Они шли вперёд, и под ногами всё так же чавкала, хрустела, скользила вездесущая кровавая листва, смешавшаяся с чернозёмом и грязью от старой насыпной дороги. Обнажённые деревья всё никак не заканчивались. Сакуре порой мерещилось, что она чувствует на себе взгляды, но её собственные скромные способности сенсора подтверждали, что кроме них с Шии в лесу никого не было. Только капли ритмично и мерно орошали землю, словно слёзы, и барабанили по красным бумажным зонтикам. Она даже боялась представить, что чувствовала чакра её спутника. Шии держал её за руку крепко, и этот жест говорил слишком много и слишком мало одновременно, но этого, как ни странно, было достаточно. Она не хотела спрашивать, потому что догадывалась — ответа не будет. На лёгком ветру ветви деревьев качались, и всполохи несуществующих, наверняка давно умерших, чакр появлялись и исчезали тихо, бесшумно, как само дыхание смерти.

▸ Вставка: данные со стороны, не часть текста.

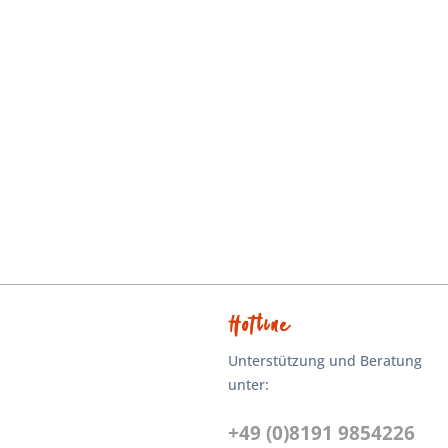
Hotline
Unterstützung und Beratung
unter:
+49 (0)8191 9854226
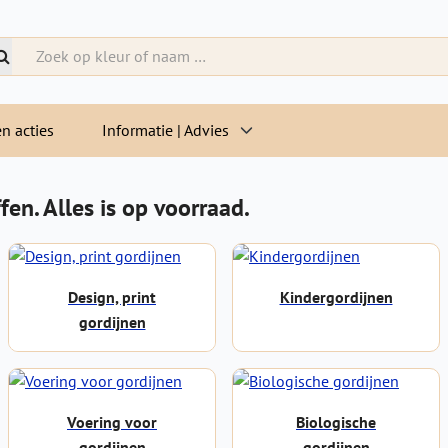
n acties
Informatie | Advies
fen. Alles is op voorraad.
Design, print
Kindergordijnen
gordijnen
Voering voor
Biologische
gordijnen
gordijnen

И, тем не менее, с напряжёнными осанками, не сбавляя темпа, Сакура и Шии держались за руки, толкаясь зонтиками, но шли вперёд.

«Дайте нам пройти» — думала она вопреки здравому смыслу, ведь призраков же не существует. «В нас ваша кровь, пожалуйста, пропустите». А ветви всё качались, будто в безмолвном разговоре, и прошибал холодный пот, и бежали мурашки по коже. Сколько оставленных теней, сколько погибших.

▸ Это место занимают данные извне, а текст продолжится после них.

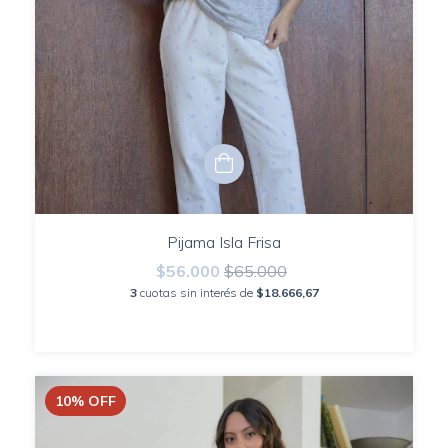
Pijama Isla Frisa
$56.000
$65.000
3
cuotas sin interés de
$18.666,67
10
%
OFF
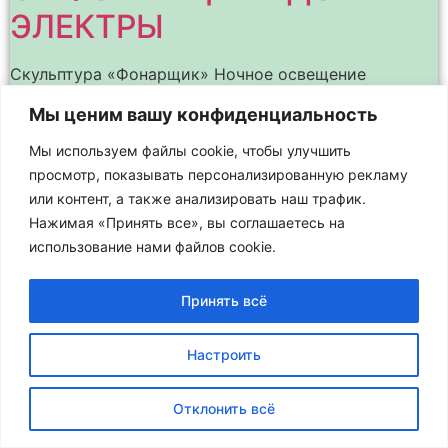
ЭЛЕКТРЫ
Скульптура «Фонарщик» Ночное освещение
архитектурных памятников и зданий подчёркивает
Мы ценим вашу конфиденциальность
их наиболее интересные детали, выделяет в
пространстве и позволяет лучше различить весь
Мы используем файлы cookie, чтобы улучшить
силуэт здания на фоне ночного неба. Это – целое
просмотр, показывать персонализированную рекламу
или контент, а также анализировать наш трафик.
Нажимая «Принять все», вы соглашаетесь на
использование нами файлов cookie.
Принять всё
Настроить
Отклонить всё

— Совсем немного осталось, — шепнул Шии. В тёмных глазах решимость, упрямство и страх. Она знала, что смотрит вперёд точно так же.

Миновали овраг, спустившись и поднявшись. Дождь начал успокаиваться, когда они вышли из леса. Пересекли ручей по деревянному подгнившему мостику. И вдруг… и вдруг почти отцветшие подсолнухи, их коричневое и мрачное море, а за ним каменные стены заборов.

— Вот мы и здесь, — выдохнул Шии.

Сакура, схлопнув зонтик, пустилась бегом к распахнутым воротам.

— Подожди! Подожди, не спеши! Сакура!

Но она не хотела ждать. Бабушка, там же бабушка, больная или умирающая, совсем без надежды в таком мрачном месте. Ноги несли её куда следует. Ворота, главная дорогая, домов примерно сорок, и — ветер взвыл, как голодная собака, сколько здесь было жизни.